(The People of the State of New York v. M.M.)
The defendant filed this appeal regarding his guilty plea of criminal possession of a controlled substance in the 5th degree. The court initially agreed with the defendant that his waiver of an appeal was invalid.
The defendant argues that the court failed to assign him new counsel at his sentencing hearing. The court disagrees. The court states that this argument is invalid because the defendant didn’t make an adequate case asking for new counsel. Therefore, the court didn’t err in failing to conduct an inquiry whether good cause was shown to substitute counsel (People v Mathews 142 AD3d 1354, People v Singletury 63 AD3d 1654, 1655 [4th Dept. 2009].

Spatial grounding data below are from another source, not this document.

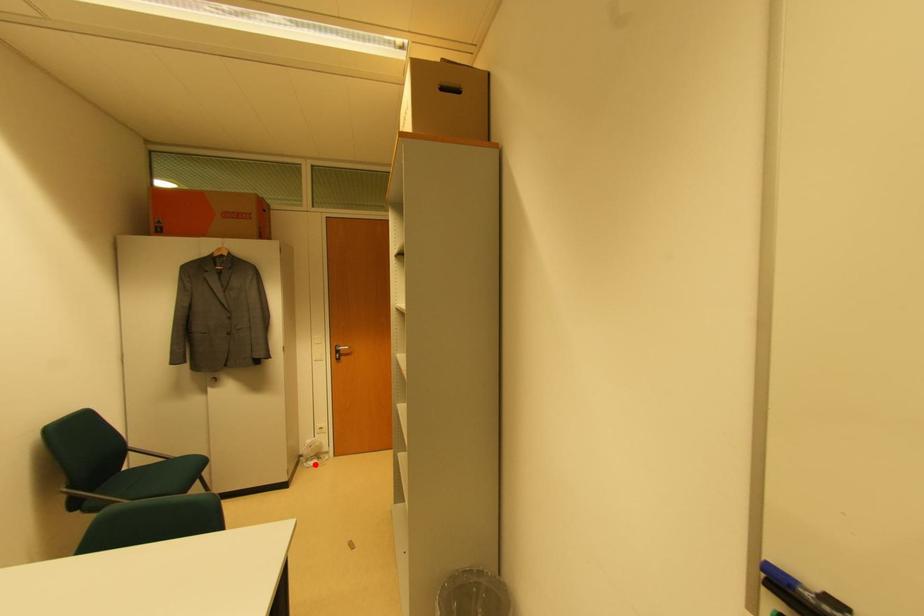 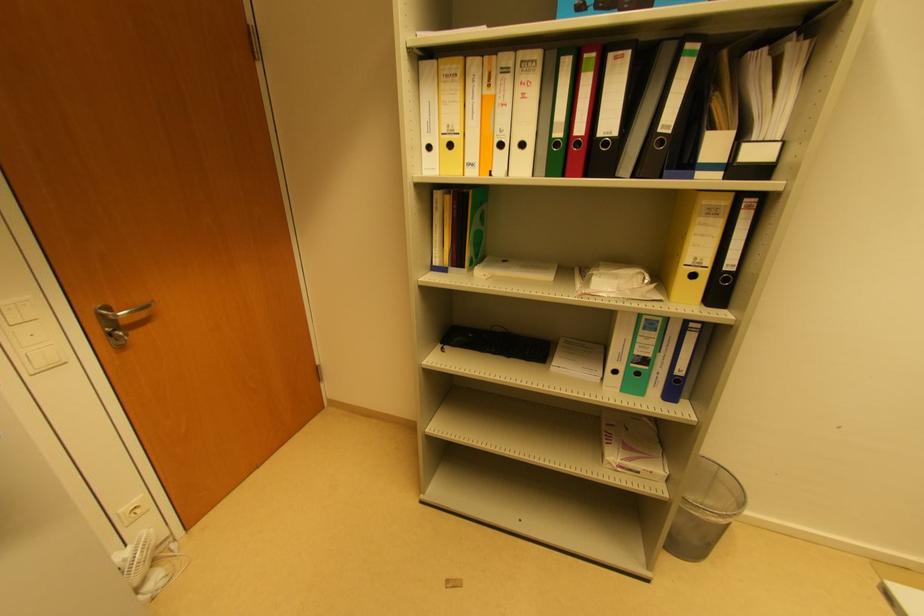 Question: A red point is marked in image1. In image2, is the corresponding 3D point closer to the camera or farther? Reply with the corresponding letter.

Choices:
 (A) The corresponding 3D point is closer.
 (B) The corresponding 3D point is farther.

Answer: (A) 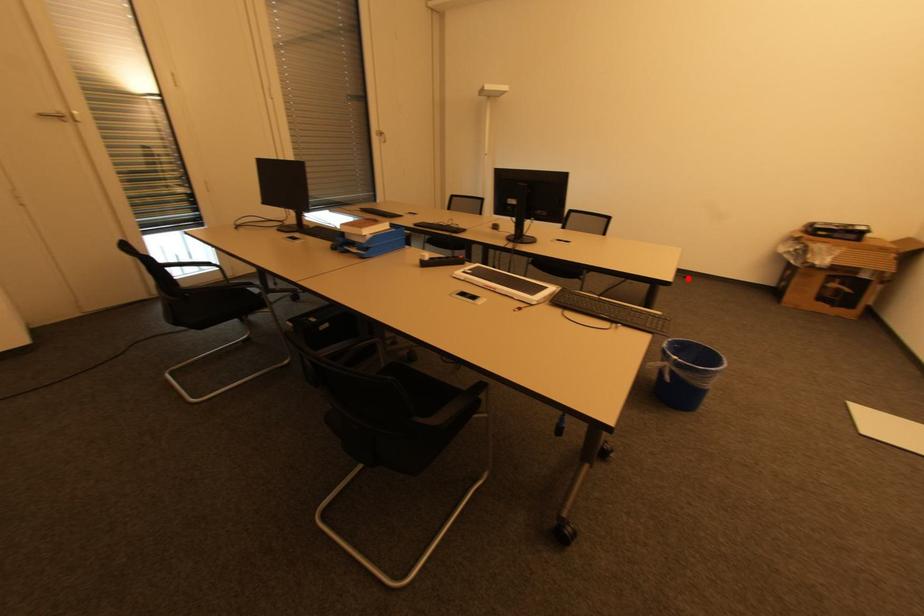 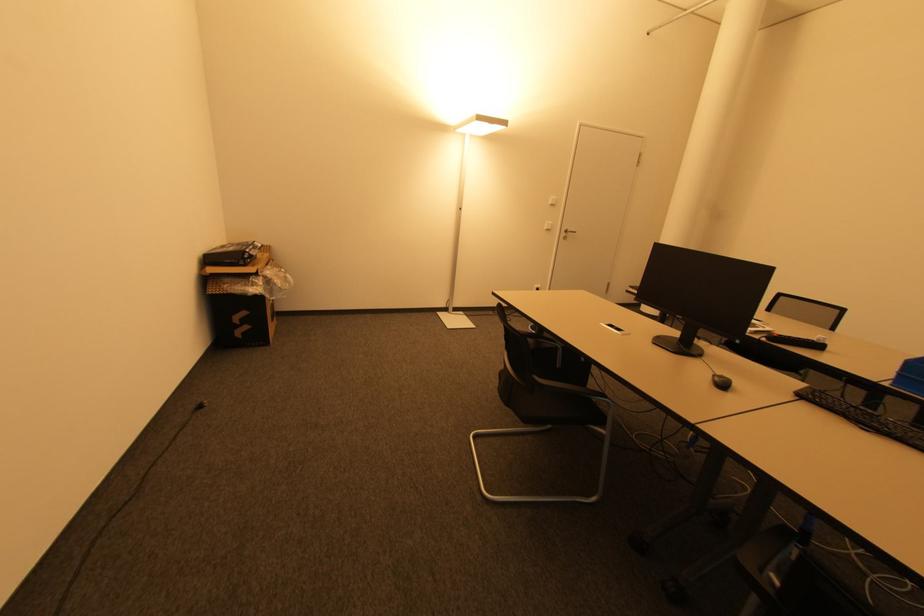 Question: I am providing you with two images of the same scene from different viewpoints. A red point is marked on the first image. Is the red point's position out of view in image 2?

Choices:
 (A) Yes
 (B) No

Answer: (B) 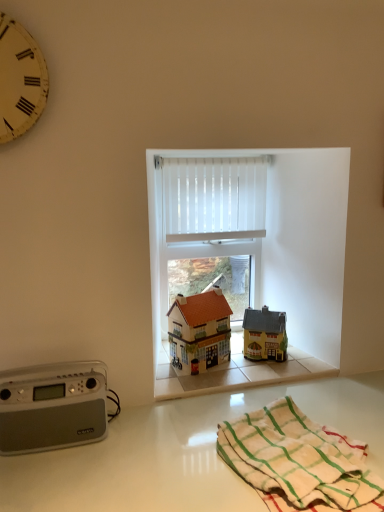 The width and height of the screenshot is (384, 512). Find the location of `vacant space in front of yellow matte house at center, the second toy in the left-to-right sequence`. vacant space in front of yellow matte house at center, the second toy in the left-to-right sequence is located at coordinates (263, 372). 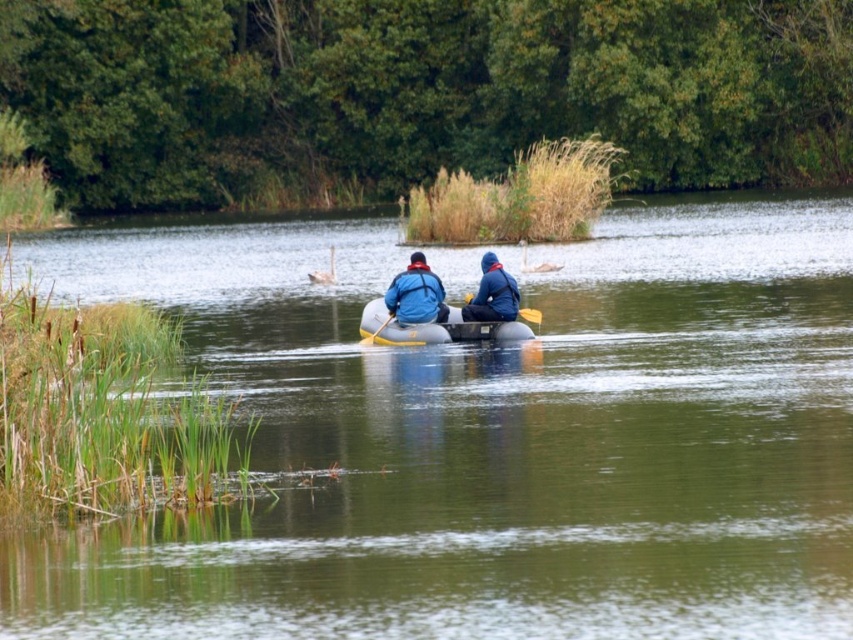 Based on the photo, does green rubber raft at center have a greater width compared to blue matte jacket at center?

Yes.

Measure the distance between green rubber raft at center and camera.

green rubber raft at center and camera are 8.73 meters apart from each other.

Is point (782, 358) positioned before point (495, 307)?

That is True.

Image resolution: width=853 pixels, height=640 pixels. Find the location of `green rubber raft at center`. green rubber raft at center is located at coordinates pyautogui.click(x=491, y=440).

Between blue fabric jacket at center and yellow rubber paddle at center, which one is positioned higher?

blue fabric jacket at center is higher up.

Which is behind, point (407, 292) or point (527, 321)?

The point (527, 321) is more distant.

Is point (444, 314) positioned in front of point (468, 292)?

No, (444, 314) is further to viewer.

I want to click on blue fabric jacket at center, so click(416, 294).

Consider the image. Is blue matte jacket at center bigger than yellow wood paddle at center?

Yes, blue matte jacket at center is bigger than yellow wood paddle at center.

Can you confirm if blue matte jacket at center is positioned to the right of yellow wood paddle at center?

Correct, you'll find blue matte jacket at center to the right of yellow wood paddle at center.

Who is more distant from viewer, (x=465, y=316) or (x=387, y=316)?

Positioned behind is point (x=387, y=316).

Find the location of a particular element. The image size is (853, 640). blue matte jacket at center is located at coordinates (492, 292). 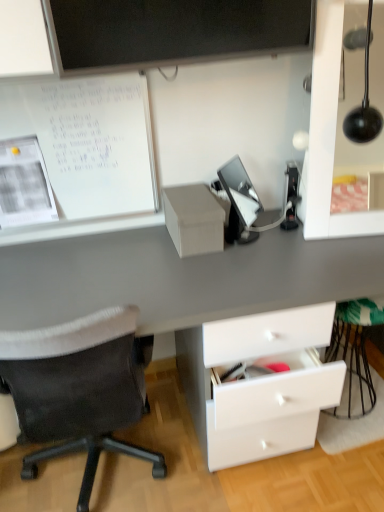 Where is `vacant space to the right of matte cardboard box at center`? vacant space to the right of matte cardboard box at center is located at coordinates (268, 238). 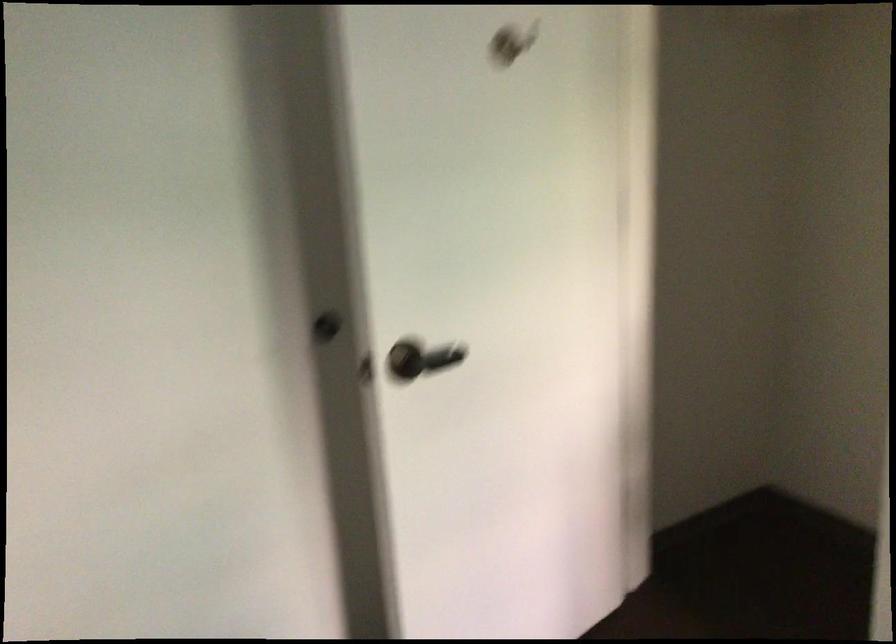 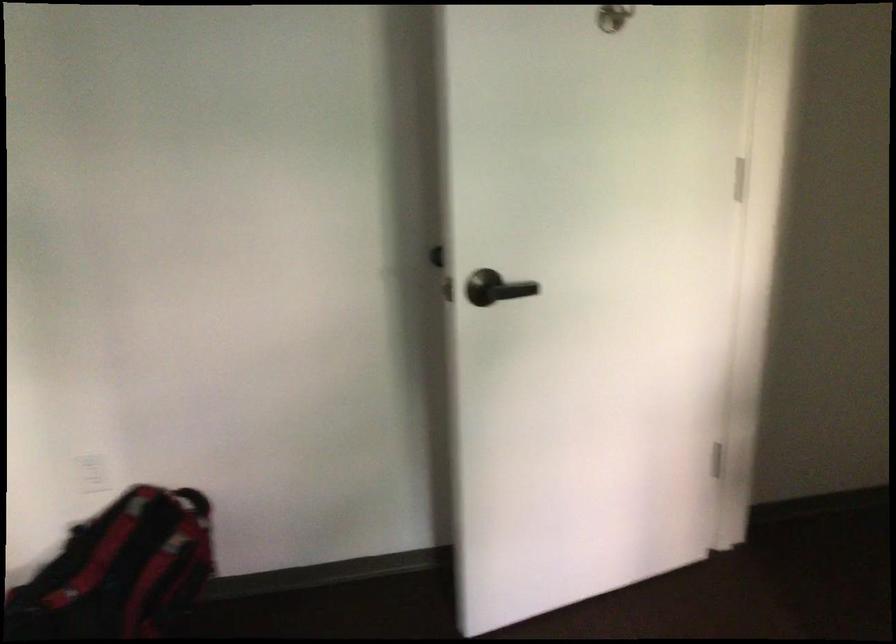 The images are taken continuously from a first-person perspective. In which direction are you moving?

The movement direction of the cameraman is right, backward. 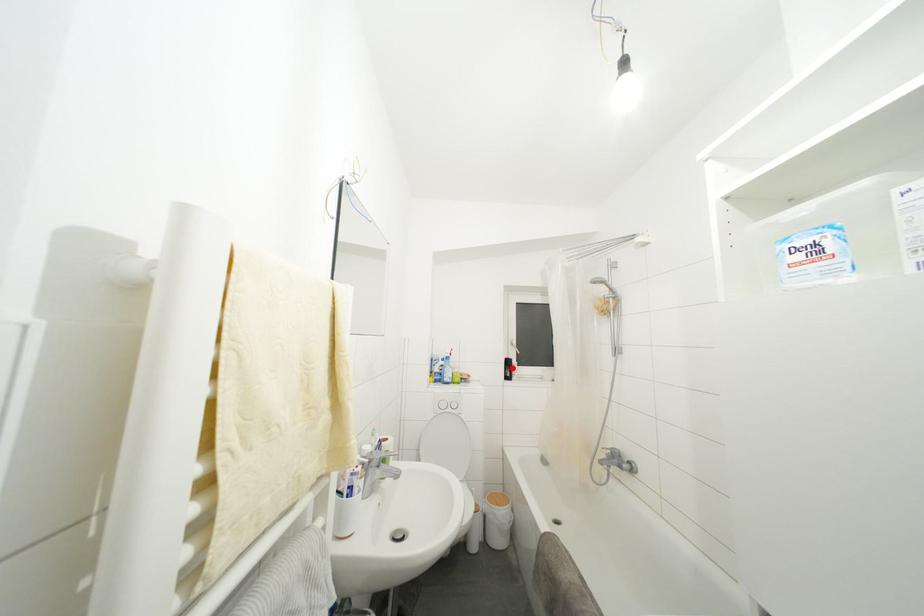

Even if the defendant did make the proper argument, the court concludes that the defendant was afforded the opportunity to express his objections concerning defense counsel and the court determined at that time that his argument was without merit (People v Porto 16 NY3d 93, 101-102, People v Bethany 144 AD3d 1666).
Despite the defendant’s related arguments, the court concludes that the sentence had been set forth at the time of the plea, and the defendant was aware of the possibility of a maximum sentence. Counsel was not adversarial to the defendant. Defense counsel was only repeating the record. (People v Alverez 143 AD3d 543, People v Burgos 298 AD2d 190, People v Benitz 290 AD2d 363.
As to the contention of the defendant that his sentencing could be interpreted as a motion to withdraw his plea, the court clearly rejected this argument when it was determined that his arguments were not reflected in the record (People v Lewichi 118 AD3d 1328, 1329 [4th Dept. 2014]. The court made its’ decision before the defense counsel made a comment regarding the voluntary nature of his plea which was averse to MM (People v Mitchell 21 NY3d 964, 966-967 . The court concludes that according to the record, the court’s rejection of any motion to withdraw wasn’t caused by the defense counsel’s comments during the sentencing hearing (People v Carter Doucette 124 AD3d 1323, People v Homes 145 AD3d 641, 642 [1st Dept. 2016].
The court feels that the sentence isn’t unreasonably severe or harsh. The court declines the defendant’s request to reduce the sentence in the interest of justice (CPL 470.15 [b]).
The Uniform Sentence and Commitment form incorrectly states that the defendant is a second felony offender. This should be corrected to show that he was sentenced as a second felony drug offender who was previously convicted of a violent felony offense (People v Oberdorf 136 AD 1291, 1292 [4th Dept. 2016].